### Exercise prompt
Pictures excluded, copy every record that follows exactly as it appears.

### Records for the task
= = =
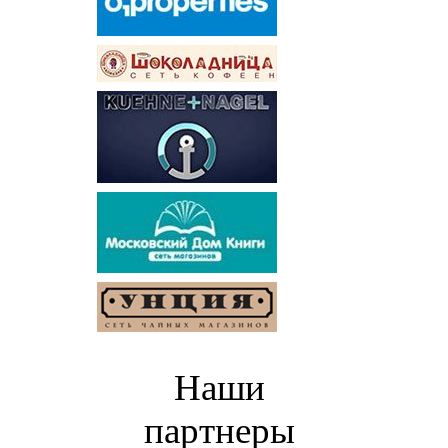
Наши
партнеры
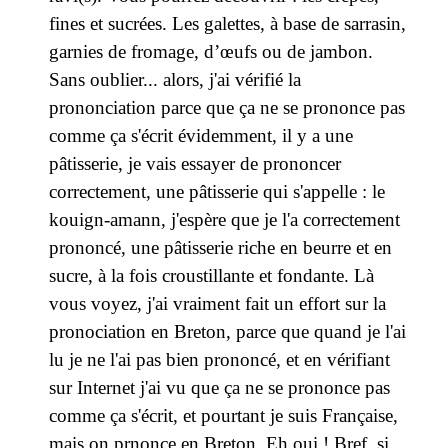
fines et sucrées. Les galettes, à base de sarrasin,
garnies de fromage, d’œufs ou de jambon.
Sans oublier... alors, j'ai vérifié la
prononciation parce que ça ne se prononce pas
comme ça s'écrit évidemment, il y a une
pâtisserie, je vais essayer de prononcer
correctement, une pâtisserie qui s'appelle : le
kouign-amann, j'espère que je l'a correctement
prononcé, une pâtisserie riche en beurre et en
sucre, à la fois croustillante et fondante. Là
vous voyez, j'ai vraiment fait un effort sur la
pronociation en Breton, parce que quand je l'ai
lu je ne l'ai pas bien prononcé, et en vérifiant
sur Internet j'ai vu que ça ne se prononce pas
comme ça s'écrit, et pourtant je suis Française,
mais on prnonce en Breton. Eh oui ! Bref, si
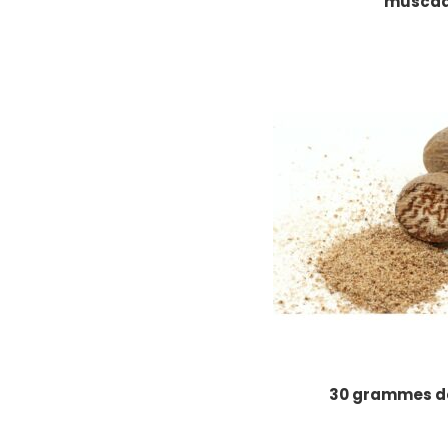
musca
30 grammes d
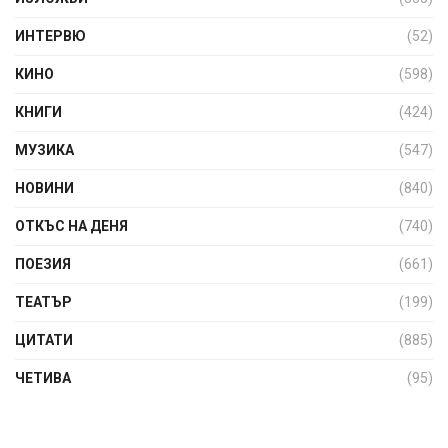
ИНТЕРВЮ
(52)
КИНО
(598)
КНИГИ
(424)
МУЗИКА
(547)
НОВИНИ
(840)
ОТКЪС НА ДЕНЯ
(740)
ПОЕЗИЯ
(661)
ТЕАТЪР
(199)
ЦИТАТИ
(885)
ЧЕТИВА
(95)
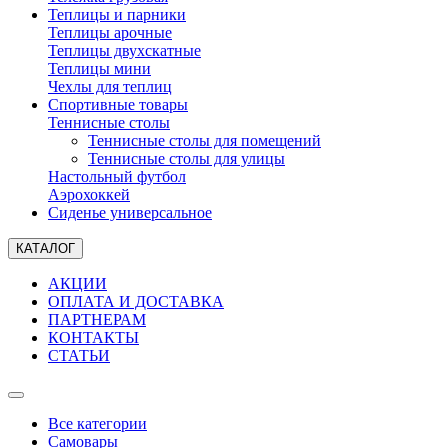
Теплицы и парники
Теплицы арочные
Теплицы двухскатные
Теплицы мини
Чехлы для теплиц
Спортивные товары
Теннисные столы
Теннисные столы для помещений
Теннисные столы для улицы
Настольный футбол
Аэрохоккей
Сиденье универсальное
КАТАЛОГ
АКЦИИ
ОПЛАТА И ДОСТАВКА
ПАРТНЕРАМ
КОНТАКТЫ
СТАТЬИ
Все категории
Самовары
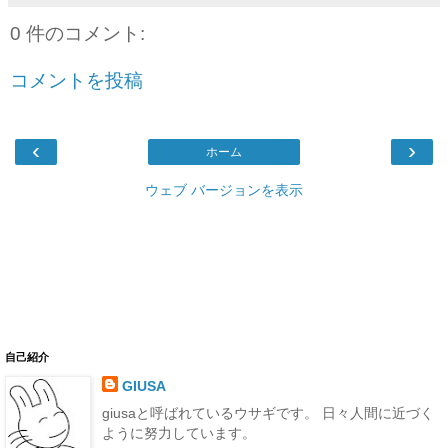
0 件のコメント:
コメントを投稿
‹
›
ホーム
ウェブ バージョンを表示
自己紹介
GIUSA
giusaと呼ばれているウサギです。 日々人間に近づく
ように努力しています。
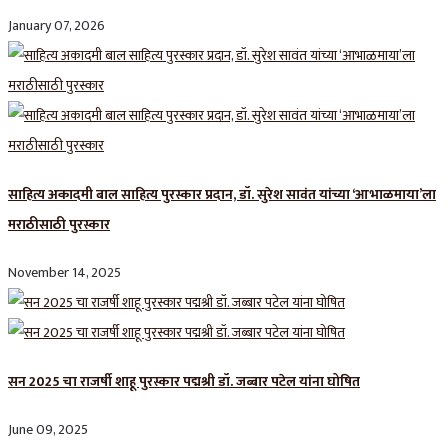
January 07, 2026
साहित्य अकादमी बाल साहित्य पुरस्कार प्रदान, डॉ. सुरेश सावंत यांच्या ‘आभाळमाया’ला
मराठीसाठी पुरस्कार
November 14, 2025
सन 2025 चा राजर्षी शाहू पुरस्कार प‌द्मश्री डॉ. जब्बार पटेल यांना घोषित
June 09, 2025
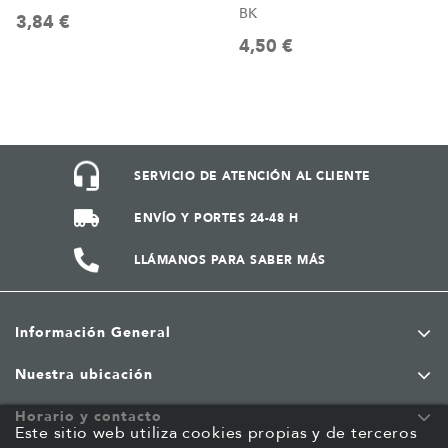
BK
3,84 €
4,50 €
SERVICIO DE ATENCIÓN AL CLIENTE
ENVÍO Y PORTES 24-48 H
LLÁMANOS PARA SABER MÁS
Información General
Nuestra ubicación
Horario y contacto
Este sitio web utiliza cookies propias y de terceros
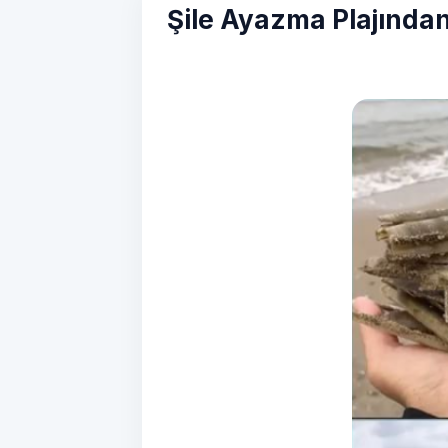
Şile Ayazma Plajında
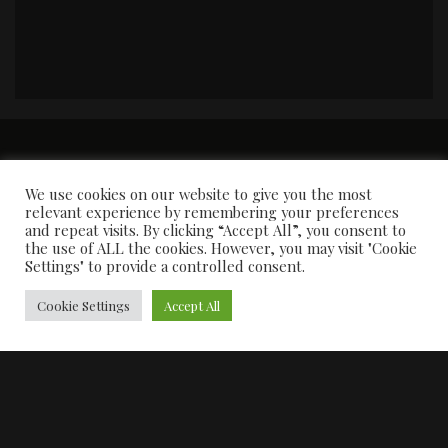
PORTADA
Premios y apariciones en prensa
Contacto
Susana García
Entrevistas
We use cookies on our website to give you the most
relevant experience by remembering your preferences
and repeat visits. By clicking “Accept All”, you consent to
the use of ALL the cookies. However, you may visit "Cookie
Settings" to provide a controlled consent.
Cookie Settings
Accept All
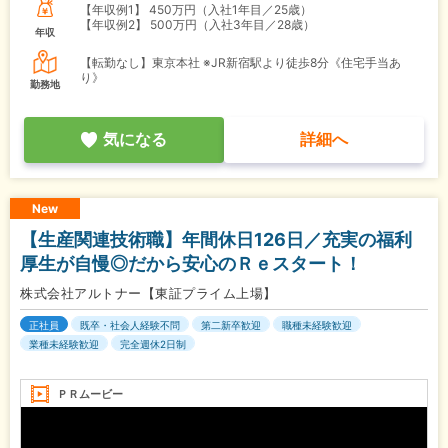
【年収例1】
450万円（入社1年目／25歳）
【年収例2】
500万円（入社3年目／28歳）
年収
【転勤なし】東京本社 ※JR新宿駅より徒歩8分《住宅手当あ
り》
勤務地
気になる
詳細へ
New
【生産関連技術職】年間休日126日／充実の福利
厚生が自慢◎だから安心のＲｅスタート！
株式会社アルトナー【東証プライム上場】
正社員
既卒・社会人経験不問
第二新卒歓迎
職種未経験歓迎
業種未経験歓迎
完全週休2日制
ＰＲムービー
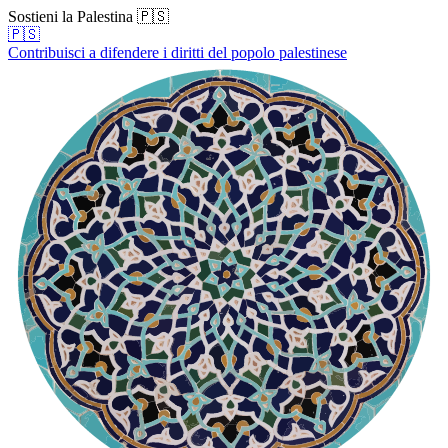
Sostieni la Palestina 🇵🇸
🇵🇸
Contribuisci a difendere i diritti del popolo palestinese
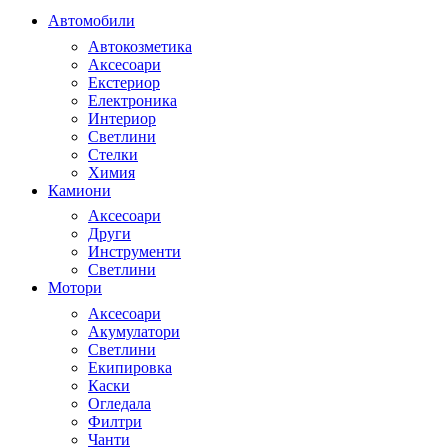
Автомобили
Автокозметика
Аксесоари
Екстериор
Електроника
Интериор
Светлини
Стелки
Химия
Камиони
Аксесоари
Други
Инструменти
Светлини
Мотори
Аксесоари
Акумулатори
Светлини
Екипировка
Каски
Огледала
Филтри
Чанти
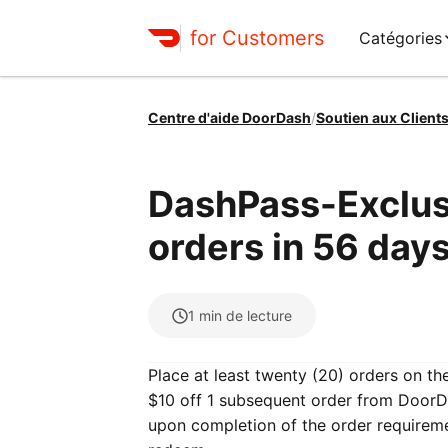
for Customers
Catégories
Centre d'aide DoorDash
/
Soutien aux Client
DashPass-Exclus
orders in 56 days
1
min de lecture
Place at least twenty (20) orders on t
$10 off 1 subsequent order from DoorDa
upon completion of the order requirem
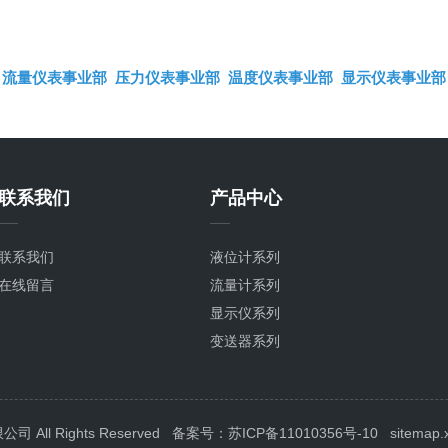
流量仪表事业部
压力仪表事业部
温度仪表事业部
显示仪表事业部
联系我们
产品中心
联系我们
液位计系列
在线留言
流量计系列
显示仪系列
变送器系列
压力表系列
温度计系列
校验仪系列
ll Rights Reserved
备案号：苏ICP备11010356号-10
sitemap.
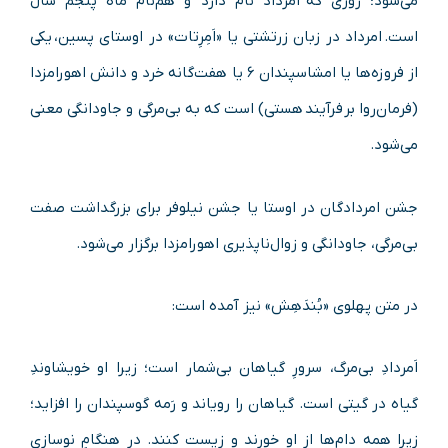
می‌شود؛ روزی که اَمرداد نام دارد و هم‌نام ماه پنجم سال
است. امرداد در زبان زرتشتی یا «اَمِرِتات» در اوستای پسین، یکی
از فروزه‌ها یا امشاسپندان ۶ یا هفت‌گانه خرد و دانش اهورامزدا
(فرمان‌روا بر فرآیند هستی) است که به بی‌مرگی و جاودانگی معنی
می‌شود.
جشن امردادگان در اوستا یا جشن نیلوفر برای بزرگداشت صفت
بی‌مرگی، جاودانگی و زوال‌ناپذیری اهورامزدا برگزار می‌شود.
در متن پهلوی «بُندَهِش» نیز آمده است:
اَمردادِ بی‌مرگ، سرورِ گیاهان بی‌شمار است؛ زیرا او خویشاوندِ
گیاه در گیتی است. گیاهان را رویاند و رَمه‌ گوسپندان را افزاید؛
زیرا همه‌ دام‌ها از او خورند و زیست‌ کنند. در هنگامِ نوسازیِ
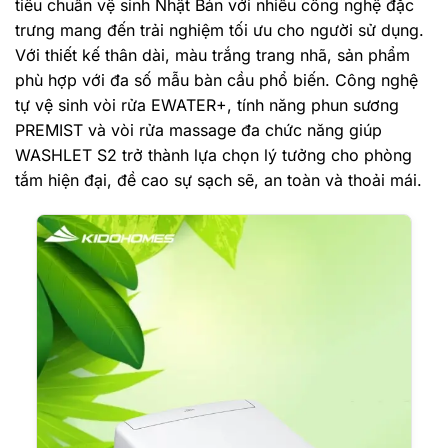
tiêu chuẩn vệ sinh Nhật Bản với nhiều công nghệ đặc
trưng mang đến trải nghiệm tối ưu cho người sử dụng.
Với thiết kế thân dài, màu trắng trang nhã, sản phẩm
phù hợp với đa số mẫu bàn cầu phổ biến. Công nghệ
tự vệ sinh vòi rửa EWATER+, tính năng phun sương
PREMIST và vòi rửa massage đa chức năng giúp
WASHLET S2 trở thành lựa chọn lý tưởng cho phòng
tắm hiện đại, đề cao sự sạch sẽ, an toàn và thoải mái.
= = =
### Solution
Наши
партнеры
fines et sucrées. Les galettes, à base de sarrasin,
garnies de fromage, d’œufs ou de jambon.
Sans oublier... alors, j'ai vérifié la
prononciation parce que ça ne se prononce pas
comme ça s'écrit évidemment, il y a une
pâtisserie, je vais essayer de prononcer
correctement, une pâtisserie qui s'appelle : le
kouign-amann, j'espère que je l'a correctement
prononcé, une pâtisserie riche en beurre et en
sucre, à la fois croustillante et fondante. Là
vous voyez, j'ai vraiment fait un effort sur la
pronociation en Breton, parce que quand je l'ai
lu je ne l'ai pas bien prononcé, et en vérifiant
sur Internet j'ai vu que ça ne se prononce pas
comme ça s'écrit, et pourtant je suis Française,
mais on prnonce en Breton. Eh oui ! Bref, si
musca
30 grammes d
ИНТЕРВЮ
(52)
КИНО
(598)
КНИГИ
(424)
МУЗИКА
(547)
НОВИНИ
(840)
ОТКЪС НА ДЕНЯ
(740)
ПОЕЗИЯ
(661)
ТЕАТЪР
(199)
ЦИТАТИ
(885)
ЧЕТИВА
(95)
Теплицы и парники
Теплицы арочные
Теплицы двухскатные
Теплицы мини
Чехлы для теплиц
Спортивные товары
Теннисные столы
Теннисные столы для помещений
Теннисные столы для улицы
Настольный футбол
Аэрохоккей
Сиденье универсальное
КАТАЛОГ
АКЦИИ
ОПЛАТА И ДОСТАВКА
ПАРТНЕРАМ
КОНТАКТЫ
СТАТЬИ
Все категории
Самовары
0 件のコメント:
コメントを投稿
‹
›
ホーム
ウェブ バージョンを表示
自己紹介
GIUSA
giusaと呼ばれているウサギです。 日々人間に近づく
ように努力しています。
January 07, 2026
साहित्य अकादमी बाल साहित्य पुरस्कार प्रदान, डॉ. सुरेश सावंत यांच्या ‘आभाळमाया’ला
मराठीसाठी पुरस्कार
November 14, 2025
सन 2025 चा राजर्षी शाहू पुरस्कार प‌द्मश्री डॉ. जब्बार पटेल यांना घोषित
June 09, 2025
BK
3,84 €
4,50 €
SERVICIO DE ATENCIÓN AL CLIENTE
ENVÍO Y PORTES 24-48 H
LLÁMANOS PARA SABER MÁS
Información General
Nuestra ubicación
Horario y contacto
Este sitio web utiliza cookies propias y de terceros
Şile Ayazma Plajında
PORTADA
Premios y apariciones en prensa
Contacto
Susana García
Entrevistas
We use cookies on our website to give you the most
relevant experience by remembering your preferences
and repeat visits. By clicking “Accept All”, you consent to
the use of ALL the cookies. However, you may visit "Cookie
Settings" to provide a controlled consent.
Cookie Settings
Accept All
【年収例1】
450万円（入社1年目／25歳）
【年収例2】
500万円（入社3年目／28歳）
年収
【転勤なし】東京本社 ※JR新宿駅より徒歩8分《住宅手当あ
り》
勤務地
気になる
詳細へ
New
【生産関連技術職】年間休日126日／充実の福利
厚生が自慢◎だから安心のＲｅスタート！
株式会社アルトナー【東証プライム上場】
正社員
既卒・社会人経験不問
第二新卒歓迎
職種未経験歓迎
業種未経験歓迎
完全週休2日制
ＰＲムービー
Sostieni la Palestina 🇵🇸
🇵🇸
Contribuisci a difendere i diritti del popolo palestinese
Автомобили
Автокозметика
Аксесоари
Екстериор
Електроника
Интериор
Светлини
Стелки
Химия
Камиони
Аксесоари
Други
Инструменти
Светлини
Мотори
Аксесоари
Акумулатори
Светлини
Екипировка
Каски
Огледала
Филтри
Чанти
for Customers
Catégories
Centre d'aide DoorDash
/
Soutien aux Client
DashPass-Exclus
orders in 56 days
1
min de lecture
Place at least twenty (20) orders on t
$10 off 1 subsequent order from DoorDa
upon completion of the order requirem
流量仪表事业部
压力仪表事业部
温度仪表事业部
显示仪表事业部
联系我们
产品中心
联系我们
液位计系列
在线留言
流量计系列
显示仪系列
变送器系列
压力表系列
温度计系列
校验仪系列
ll Rights Reserved
备案号：苏ICP备11010356号-10
sitemap.
می‌شود؛ روزی که اَمرداد نام دارد و هم‌نام ماه پنجم سال
است. امرداد در زبان زرتشتی یا «اَمِرِتات» در اوستای پسین، یکی
از فروزه‌ها یا امشاسپندان ۶ یا هفت‌گانه خرد و دانش اهورامزدا
(فرمان‌روا بر فرآیند هستی) است که به بی‌مرگی و جاودانگی معنی
می‌شود.
جشن امردادگان در اوستا یا جشن نیلوفر برای بزرگداشت صفت
بی‌مرگی، جاودانگی و زوال‌ناپذیری اهورامزدا برگزار می‌شود.
در متن پهلوی «بُندَهِش» نیز آمده است:
اَمردادِ بی‌مرگ، سرورِ گیاهان بی‌شمار است؛ زیرا او خویشاوندِ
گیاه در گیتی است. گیاهان را رویاند و رَمه‌ گوسپندان را افزاید؛
زیرا همه‌ دام‌ها از او خورند و زیست‌ کنند. در هنگامِ نوسازیِ
tiêu chuẩn vệ sinh Nhật Bản với nhiều công nghệ đặc
trưng mang đến trải nghiệm tối ưu cho người sử dụng.
Với thiết kế thân dài, màu trắng trang nhã, sản phẩm
phù hợp với đa số mẫu bàn cầu phổ biến. Công nghệ
tự vệ sinh vòi rửa EWATER+, tính năng phun sương
PREMIST và vòi rửa massage đa chức năng giúp
WASHLET S2 trở thành lựa chọn lý tưởng cho phòng
tắm hiện đại, đề cao sự sạch sẽ, an toàn và thoải mái.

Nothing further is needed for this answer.